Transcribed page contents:
· · · · · · ·
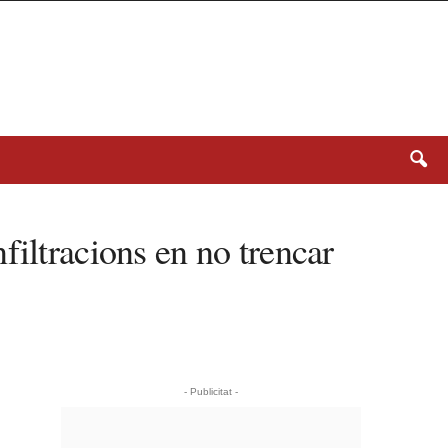
filtracions en no trencar
- Publicitat -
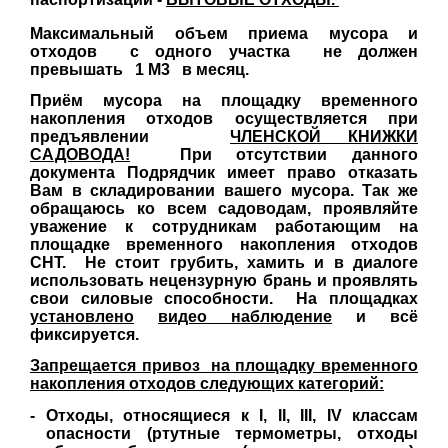
Максимальный объем приема мусора и
отходов с одного участка не должен
превышать 1 М3 в месяц.
Приём мусора на площадку временного
накопления отходов осуществляется при
предъявлении
ЧЛЕНСКОЙ КНИЖКИ
САДОВОДА!
При отсутствии данного
документа Подрядчик имеет право отказать
Вам в складировании вашего мусора. Так же
обращаюсь ко всем садоводам, проявляйте
уважение к сотрудникам работающим на
площадке временного накопления отходов
СНТ. Не стоит грубить, хамить и в диалоге
использовать нецензурную брань и проявлять
свои силовые способности. На площадках
установлено
видео наблюдение
и всё
фиксируется.
Запрещается привоз на площадку временного
накопления отходов следующих категорий:
- Отходы, относящиеся к I, II, III, IV классам
опасности (ртутные термометры, отходы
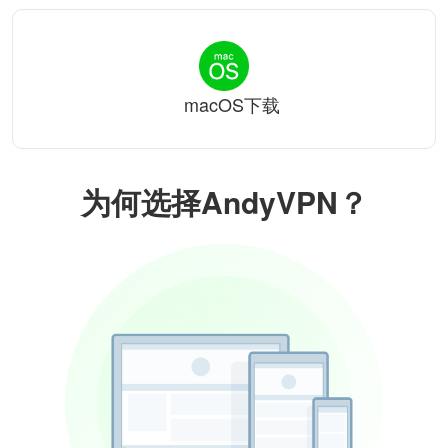
macOS下载
为何选择AndyVPN？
· · · · · · ·
## Work item
The lines from the one containing "Запрещается привоз на площадку временного" through the last line above are to be repeated exactly, and only those. Any pictures must be left out.

## Response
Запрещается привоз на площадку временного
накопления отходов следующих категорий:
- Отходы, относящиеся к I, II, III, IV классам
опасности (ртутные термометры, отходы
macOS下载
为何选择AndyVPN？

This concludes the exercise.